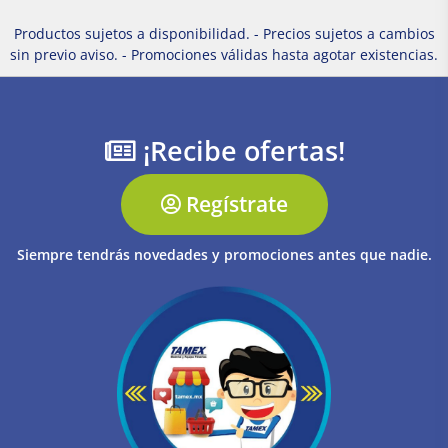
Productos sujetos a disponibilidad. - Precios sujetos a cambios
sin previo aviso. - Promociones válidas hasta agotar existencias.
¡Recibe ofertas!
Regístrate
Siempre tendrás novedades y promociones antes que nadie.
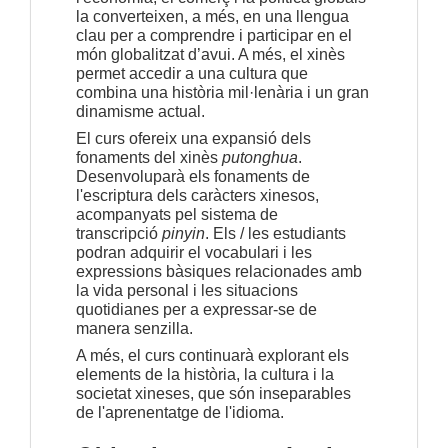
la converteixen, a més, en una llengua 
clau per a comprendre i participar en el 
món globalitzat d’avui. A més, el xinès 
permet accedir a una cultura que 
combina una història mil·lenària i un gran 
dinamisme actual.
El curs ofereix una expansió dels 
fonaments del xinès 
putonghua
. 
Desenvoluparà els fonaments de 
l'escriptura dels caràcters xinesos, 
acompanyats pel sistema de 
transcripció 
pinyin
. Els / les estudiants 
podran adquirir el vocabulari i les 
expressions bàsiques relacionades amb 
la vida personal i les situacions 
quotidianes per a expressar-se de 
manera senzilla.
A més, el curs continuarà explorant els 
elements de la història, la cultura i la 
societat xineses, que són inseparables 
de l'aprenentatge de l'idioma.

★ ★ ★

| PROBLEM STATEMENT |
For the records above, tally the lines in which "història" appears, and give the number by itself.

| ANSWER TO THIS TASK |
2